(Transcribed page contents)
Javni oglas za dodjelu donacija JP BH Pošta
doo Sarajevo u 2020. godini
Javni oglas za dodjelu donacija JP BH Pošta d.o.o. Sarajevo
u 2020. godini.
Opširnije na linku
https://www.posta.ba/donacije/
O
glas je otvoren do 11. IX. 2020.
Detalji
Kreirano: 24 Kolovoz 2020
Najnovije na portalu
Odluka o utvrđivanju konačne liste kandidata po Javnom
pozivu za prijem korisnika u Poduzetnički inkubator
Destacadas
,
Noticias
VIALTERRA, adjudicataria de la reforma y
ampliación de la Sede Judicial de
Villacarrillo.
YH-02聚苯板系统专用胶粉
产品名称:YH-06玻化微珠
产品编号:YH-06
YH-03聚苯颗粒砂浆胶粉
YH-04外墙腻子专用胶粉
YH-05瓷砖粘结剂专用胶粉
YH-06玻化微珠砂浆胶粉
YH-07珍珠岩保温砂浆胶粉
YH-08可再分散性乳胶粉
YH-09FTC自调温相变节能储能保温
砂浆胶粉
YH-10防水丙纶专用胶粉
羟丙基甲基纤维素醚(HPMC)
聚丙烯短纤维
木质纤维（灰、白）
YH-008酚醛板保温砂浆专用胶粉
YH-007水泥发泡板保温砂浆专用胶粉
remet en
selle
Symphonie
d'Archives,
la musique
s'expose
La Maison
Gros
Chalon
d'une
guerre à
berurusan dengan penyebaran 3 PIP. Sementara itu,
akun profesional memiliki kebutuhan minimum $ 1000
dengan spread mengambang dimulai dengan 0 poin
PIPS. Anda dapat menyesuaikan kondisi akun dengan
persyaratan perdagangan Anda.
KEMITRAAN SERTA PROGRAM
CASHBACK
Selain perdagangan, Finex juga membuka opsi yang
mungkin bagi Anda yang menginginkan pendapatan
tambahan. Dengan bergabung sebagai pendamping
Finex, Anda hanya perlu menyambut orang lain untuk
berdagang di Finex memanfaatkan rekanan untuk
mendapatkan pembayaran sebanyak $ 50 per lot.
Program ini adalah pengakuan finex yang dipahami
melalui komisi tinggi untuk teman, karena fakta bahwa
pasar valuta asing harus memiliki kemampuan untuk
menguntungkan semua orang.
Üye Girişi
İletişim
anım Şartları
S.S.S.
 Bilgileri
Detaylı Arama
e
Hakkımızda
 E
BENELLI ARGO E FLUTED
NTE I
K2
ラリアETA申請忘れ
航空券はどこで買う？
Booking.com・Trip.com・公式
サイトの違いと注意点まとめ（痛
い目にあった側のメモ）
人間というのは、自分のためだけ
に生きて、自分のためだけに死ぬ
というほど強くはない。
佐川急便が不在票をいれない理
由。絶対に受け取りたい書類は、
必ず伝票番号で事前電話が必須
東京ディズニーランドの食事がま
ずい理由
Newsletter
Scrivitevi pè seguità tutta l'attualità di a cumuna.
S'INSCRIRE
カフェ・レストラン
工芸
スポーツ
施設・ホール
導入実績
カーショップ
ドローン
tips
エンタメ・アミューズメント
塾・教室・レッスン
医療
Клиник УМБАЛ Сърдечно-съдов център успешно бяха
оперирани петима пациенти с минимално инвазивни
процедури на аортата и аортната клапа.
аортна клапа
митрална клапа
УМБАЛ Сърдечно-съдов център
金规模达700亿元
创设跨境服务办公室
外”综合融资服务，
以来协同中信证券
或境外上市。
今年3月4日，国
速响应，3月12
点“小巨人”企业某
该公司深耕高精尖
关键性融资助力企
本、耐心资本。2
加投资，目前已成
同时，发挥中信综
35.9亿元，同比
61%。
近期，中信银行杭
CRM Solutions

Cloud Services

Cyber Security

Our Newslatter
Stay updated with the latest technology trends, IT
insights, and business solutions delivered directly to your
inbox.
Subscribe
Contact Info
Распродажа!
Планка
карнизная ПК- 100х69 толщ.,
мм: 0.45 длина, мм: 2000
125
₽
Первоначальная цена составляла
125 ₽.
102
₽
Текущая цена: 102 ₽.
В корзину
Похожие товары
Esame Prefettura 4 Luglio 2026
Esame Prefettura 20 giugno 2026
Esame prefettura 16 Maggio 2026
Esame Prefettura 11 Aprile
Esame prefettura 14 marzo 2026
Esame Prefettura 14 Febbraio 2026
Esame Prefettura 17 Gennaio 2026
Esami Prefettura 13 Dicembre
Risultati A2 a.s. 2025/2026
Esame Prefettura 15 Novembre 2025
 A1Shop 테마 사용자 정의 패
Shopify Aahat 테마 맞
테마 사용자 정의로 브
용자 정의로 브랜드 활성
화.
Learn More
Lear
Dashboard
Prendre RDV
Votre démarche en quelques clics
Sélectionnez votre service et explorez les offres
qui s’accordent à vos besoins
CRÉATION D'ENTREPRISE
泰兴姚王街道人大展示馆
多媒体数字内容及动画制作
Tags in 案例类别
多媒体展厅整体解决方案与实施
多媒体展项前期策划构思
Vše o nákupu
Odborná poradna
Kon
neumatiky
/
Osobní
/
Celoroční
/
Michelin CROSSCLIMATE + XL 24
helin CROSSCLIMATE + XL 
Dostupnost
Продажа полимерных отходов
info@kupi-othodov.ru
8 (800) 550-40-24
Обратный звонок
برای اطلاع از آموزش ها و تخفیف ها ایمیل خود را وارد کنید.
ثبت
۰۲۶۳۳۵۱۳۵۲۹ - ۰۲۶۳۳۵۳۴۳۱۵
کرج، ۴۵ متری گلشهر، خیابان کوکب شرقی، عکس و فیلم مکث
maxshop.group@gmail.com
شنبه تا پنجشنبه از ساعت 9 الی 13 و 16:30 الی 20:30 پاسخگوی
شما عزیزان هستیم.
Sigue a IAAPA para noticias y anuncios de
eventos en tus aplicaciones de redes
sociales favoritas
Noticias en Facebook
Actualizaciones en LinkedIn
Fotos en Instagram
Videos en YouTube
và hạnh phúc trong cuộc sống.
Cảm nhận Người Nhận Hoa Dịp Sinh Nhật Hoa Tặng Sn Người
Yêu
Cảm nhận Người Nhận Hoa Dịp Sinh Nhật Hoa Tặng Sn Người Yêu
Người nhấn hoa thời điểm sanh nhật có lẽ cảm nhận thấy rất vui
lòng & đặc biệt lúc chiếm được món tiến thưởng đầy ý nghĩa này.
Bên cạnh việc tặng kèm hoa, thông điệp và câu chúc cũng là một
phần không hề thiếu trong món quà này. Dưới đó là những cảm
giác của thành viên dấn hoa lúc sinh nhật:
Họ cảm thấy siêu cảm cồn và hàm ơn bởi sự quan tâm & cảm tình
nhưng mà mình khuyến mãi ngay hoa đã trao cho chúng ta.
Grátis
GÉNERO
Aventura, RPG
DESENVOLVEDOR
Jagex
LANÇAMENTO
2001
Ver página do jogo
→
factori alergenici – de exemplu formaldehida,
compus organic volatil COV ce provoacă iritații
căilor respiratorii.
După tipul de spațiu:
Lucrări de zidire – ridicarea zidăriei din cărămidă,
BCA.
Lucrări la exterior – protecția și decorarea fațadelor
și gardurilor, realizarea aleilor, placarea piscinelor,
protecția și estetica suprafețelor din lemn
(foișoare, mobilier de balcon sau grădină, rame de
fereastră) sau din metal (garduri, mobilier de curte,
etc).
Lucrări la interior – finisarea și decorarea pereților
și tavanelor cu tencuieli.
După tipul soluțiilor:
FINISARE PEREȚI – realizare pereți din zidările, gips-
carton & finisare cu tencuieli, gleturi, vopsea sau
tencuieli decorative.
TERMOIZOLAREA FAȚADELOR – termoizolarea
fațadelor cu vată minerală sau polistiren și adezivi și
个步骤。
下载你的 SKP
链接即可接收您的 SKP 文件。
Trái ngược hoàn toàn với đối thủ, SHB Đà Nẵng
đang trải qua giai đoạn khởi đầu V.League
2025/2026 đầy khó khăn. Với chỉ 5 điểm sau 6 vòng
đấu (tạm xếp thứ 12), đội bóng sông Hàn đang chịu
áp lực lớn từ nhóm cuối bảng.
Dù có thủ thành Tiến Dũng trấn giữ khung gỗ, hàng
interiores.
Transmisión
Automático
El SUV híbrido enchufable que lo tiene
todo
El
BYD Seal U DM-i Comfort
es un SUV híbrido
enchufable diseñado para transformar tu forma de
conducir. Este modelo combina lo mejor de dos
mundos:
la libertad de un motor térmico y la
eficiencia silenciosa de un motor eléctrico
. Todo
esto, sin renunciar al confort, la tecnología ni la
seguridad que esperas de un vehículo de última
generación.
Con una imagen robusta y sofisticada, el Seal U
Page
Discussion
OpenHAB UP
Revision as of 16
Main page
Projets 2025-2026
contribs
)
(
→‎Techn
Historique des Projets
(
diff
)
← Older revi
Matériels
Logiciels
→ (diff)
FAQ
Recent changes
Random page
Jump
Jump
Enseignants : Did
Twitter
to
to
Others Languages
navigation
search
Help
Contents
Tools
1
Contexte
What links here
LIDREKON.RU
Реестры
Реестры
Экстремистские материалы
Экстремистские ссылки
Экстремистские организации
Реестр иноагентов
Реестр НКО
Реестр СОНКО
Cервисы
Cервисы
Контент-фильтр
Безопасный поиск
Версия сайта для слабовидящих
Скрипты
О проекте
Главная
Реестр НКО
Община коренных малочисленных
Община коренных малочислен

- **Work task**: Repeat exactly the lines above from the one with "YH-07珍珠岩保温砂浆胶粉" up to and including the one with "berdagang di Finex memanfaatkan rekanan untuk". No other line belongs in the reply.

- **Task response**:
YH-07珍珠岩保温砂浆胶粉
YH-08可再分散性乳胶粉
YH-09FTC自调温相变节能储能保温
砂浆胶粉
YH-10防水丙纶专用胶粉
羟丙基甲基纤维素醚(HPMC)
聚丙烯短纤维
木质纤维（灰、白）
YH-008酚醛板保温砂浆专用胶粉
YH-007水泥发泡板保温砂浆专用胶粉
remet en
selle
Symphonie
d'Archives,
la musique
s'expose
La Maison
Gros
Chalon
d'une
guerre à
berurusan dengan penyebaran 3 PIP. Sementara itu,
akun profesional memiliki kebutuhan minimum $ 1000
dengan spread mengambang dimulai dengan 0 poin
PIPS. Anda dapat menyesuaikan kondisi akun dengan
persyaratan perdagangan Anda.
KEMITRAAN SERTA PROGRAM
CASHBACK
Selain perdagangan, Finex juga membuka opsi yang
mungkin bagi Anda yang menginginkan pendapatan
tambahan. Dengan bergabung sebagai pendamping
Finex, Anda hanya perlu menyambut orang lain untuk
berdagang di Finex memanfaatkan rekanan untuk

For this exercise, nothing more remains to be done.